In una indagine conoscitiva conclusasi nel maggio 2015, la Commissione trasporti, poste e telecomunicazioni della Camera dei deputati ha messo in luce efficacemente questa contraddizione. Anche la Commissione europea ha mostrato di esserne consapevole, sottolineando, nella già citata Comunicazione del maggio 2016, che l’attuale regime di responsabilità è stato concepito in un’epoca in cui le piattaforme non avevano certo l’importanza attuale. Tuttavia, nella stessa Comunicazione la Commissione ha concluso, sorprendentemente, nel senso di voler conservare tale regime, solo temperandolo con un approccio di tipo settoriale. Approccio che ha prodotto – sia nella proposta di direttiva sul copyright, sia in quella di direttiva sui servizi di media audiovisivi – misure parziali e inadeguate a risolvere il problema delle piattaforme nel suo complesso.
Né sembra realistico puntare solo sull’autoregolamentazione, come pure fanno sia la recente Comunicazione sulla revisione intermedia della strategia per il mercato unico digitale, sia gli orientamenti per le piattaforme online – presentati dalla Commissione il 28 settembre scorso – volti a rafforzare la prevenzione e la rimozione dei contenuti illeciti che incitano all’odio, alla violenza e al terrorismo. L’esperienza passata in materia di autoregolamentazione non è granché incoraggiante, come è stato dimostrato, da ultimo, dall’applicazione del Codice di condotta in materia di hate speech sottoscritto da Facebook, Microsoft, Twitter e Youtube.

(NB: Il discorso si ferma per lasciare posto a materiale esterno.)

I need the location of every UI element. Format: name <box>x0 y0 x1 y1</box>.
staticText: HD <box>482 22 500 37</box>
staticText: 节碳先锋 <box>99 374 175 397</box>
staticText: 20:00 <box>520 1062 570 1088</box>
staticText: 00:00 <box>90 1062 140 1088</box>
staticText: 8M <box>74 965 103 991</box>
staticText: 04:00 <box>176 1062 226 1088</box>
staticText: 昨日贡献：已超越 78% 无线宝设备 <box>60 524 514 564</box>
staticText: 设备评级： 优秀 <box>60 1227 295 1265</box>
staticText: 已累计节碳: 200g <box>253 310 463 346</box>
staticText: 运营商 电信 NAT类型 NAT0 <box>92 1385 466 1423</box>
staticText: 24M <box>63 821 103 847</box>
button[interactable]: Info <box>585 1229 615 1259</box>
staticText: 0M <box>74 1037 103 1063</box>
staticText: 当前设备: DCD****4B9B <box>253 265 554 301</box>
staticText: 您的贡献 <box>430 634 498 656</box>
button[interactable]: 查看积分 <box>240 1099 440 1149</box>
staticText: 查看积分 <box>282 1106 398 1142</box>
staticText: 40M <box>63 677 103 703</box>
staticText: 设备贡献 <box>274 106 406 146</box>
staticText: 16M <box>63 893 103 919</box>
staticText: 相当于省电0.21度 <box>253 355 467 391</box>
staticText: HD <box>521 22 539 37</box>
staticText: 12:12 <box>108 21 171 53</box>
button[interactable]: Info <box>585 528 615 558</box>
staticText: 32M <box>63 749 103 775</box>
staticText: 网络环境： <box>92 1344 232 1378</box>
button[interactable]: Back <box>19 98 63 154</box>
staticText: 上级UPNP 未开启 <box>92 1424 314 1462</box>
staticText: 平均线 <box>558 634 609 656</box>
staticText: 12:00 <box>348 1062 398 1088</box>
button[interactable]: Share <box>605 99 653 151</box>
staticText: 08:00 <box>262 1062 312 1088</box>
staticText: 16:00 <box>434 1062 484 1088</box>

Peraltro, in occasione della presentazione degli orientamenti del 28 settembre la stessa Commissione europea ha precisato che nei prossimi mesi valuterà – alla luce delle azioni intraprese dalle piattaforme – l’eventuale necessità di misure legislative. Il mio auspicio è non solo che questo effettivamente avvenga, ma che si metta da parte l’approccio settoriale e si ponga mano a una riforma sistematica che adegui finalmente il quadro normativo alla mutata realtà delle tecnologie e del mercato.